En quelques secondes, un pan du glacier de l’Allalin s’effondre sur le chantier du barrage du Mattmark en construction, engloutissant baraquements et cantine. Bilan : 88 morts.
Majoritairement des ouvriers immigrés italiens, ils étaient venus en Suisse pour aider à bâtir la Suisse moderne. Le procès qui suivra blanchira tous les responsables, mais laissera un goût amer de négligence impunie. Mattmark reste, six décennies plus tard, un symbole de deuil, de solidarité et de la fragilité des vies derrière les grands ouvrages.
Si les conditions des chantiers se sont considérablement améliorées, nous aurions tort de penser que ces drames appartiennent au passé. En Suisse, une personne par mois meurt sur un chantier. L’été dernier, l’effondrement d’un échafaudage sur le chantier « Malley Phare » à Prilly a causé la mort de trois personnes et a fait 11 blessés. Selon les premiers éléments de l’enquête, des négligences pourraient être la cause du drame.
Le sort des saisonniers italiens de l’époque reflète également celui que connaissent encore trop de migrant·es aujourd’hui : offrir leur force de travail, et recevoir en retour de l’indifférence quand ce n’est pas du mépris, malgré leur contribution essentielle à la prospérité du pays. Se souvenir de Mattmark, c’est aussi s’engager pour que ces erreurs ne se répètent jamais. À l’époque, le statut de saisonnier permettait aux entreprises du bâtiment de puiser dans un vaste réservoir de main-d’œuvre bon marché et privée de droits. D’une saison à l’autre, les ouvriers malades, épuisés ou accidentés étaient remplacés sans état d’âme. La santé et la sécurité passaient après la rentabilité. Ce mélange d’ignorance, d’indifférence et de calcul froid a conduit à une tragédie qui, avec plus de considération et de précautions, aurait pu être évitée. Pourtant, aujourd’hui encore, des abus sont signalés. Demain peut-être encore, tant que les plus précarisées vivront bien souvent à la merci d’un patronat sans scrupule ni respect pour la dignité humaine.
La catastrophe du Mattmark résonne également en cette année 2025 qui a vu le village de Blatten rayé de la carte.

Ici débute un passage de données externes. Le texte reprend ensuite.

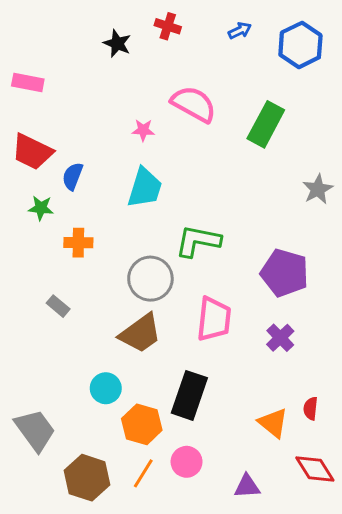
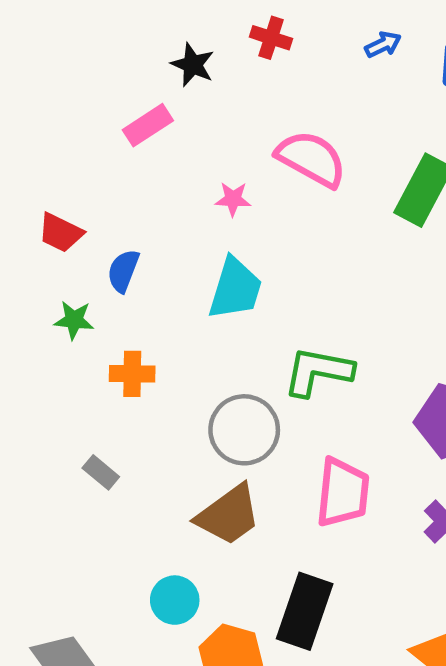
pink rectangle: (28, 82) -> (148, 125), moved, turned -44
red trapezoid: (32, 152) -> (60, 233), size x0.7

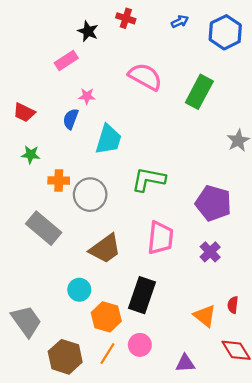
pink star: (233, 199) -> (87, 96), moved
blue semicircle: (123, 271) -> (71, 119), moved
gray circle: (244, 430) -> (90, 195), moved
gray rectangle: (101, 472) -> (44, 228), size x2.0

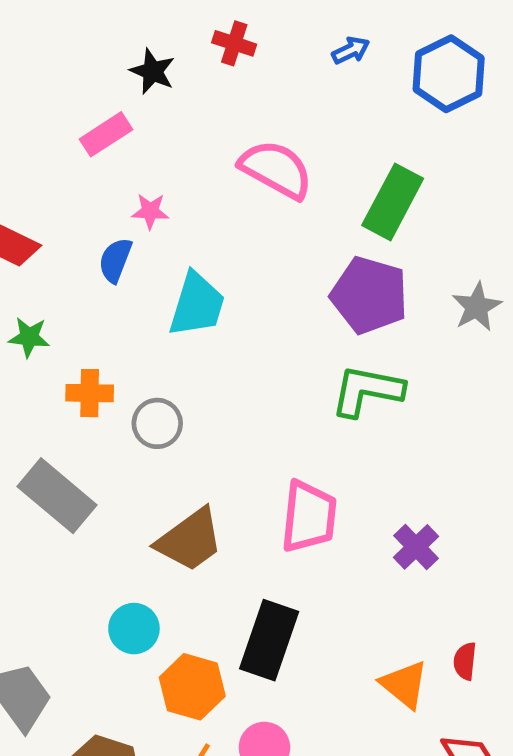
green L-shape: (148, 179) -> (367, 391), moved
gray circle: (90, 195) -> (157, 423), size x0.7
purple pentagon: (213, 203) -> (369, 295), moved

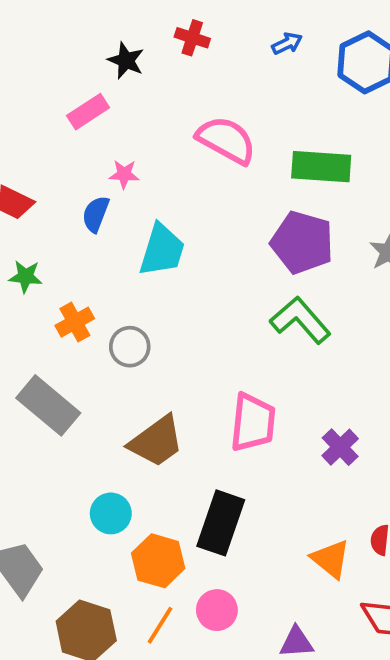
green rectangle: (393, 202) -> (321, 167), turned 66
green L-shape: (367, 391) -> (300, 320), turned 38
orange cross: (90, 393) -> (75, 322), turned -30

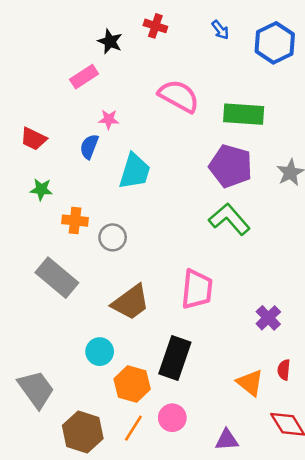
blue arrow: (287, 43) -> (220, 30), turned 78
orange cross: (75, 322) -> (75, 221), turned 35
purple cross: (340, 447) -> (268, 318), moved

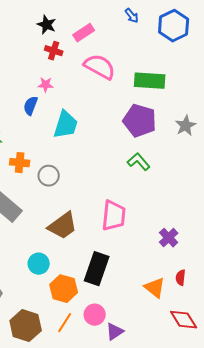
red cross: (155, 26) -> (54, 51), moved
pink rectangle: (84, 77) -> (84, 33), moved
green L-shape: (229, 219) -> (139, 162), size x0.7
purple triangle: (227, 440) -> (115, 332), moved, turned -30

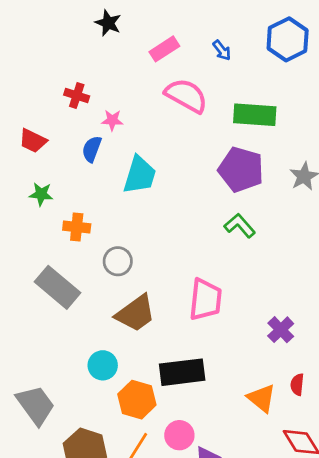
blue arrow: (132, 16) -> (222, 50), moved
black star: (47, 25) -> (108, 23), moved
red cross: (54, 51) -> (77, 96), moved
gray circle: (49, 176) -> (118, 261), moved
black rectangle: (97, 269) -> (182, 372), turned 64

Si les raisons et les circonstances ne sont pas les mêmes, toutes ces tragédies laissent un sillage de vies fauchées, de biens détruits et de blessures émotionnelles. Ces drames nous apprennent la résilience et que nous ne sommes si petits face aux catastrophes. Respecter les mains qui construisent nos foyers va de pair avec le devoir de préserver la terre qui les porte.
À l’occasion du 60e anniversaire de la catastrophe, l’association Valais/Italie organise plusieurs événements. Le vendredi 29 août, une table ronde consacrée à la thématique « Sécurité et prévention sur les chantiers » avec Christine Michel, experte en santé chez Unia se tiendra au Centre Missione à Naters, suivie de la projection d’un film retraçant six décennies de mémoire de la tragédie. Le lendemain, samedi 30 août, une cérémonie commémorative aura lieu sur le site du drame, au barrage de Mattmark, avec une messe et plusieurs allocutions.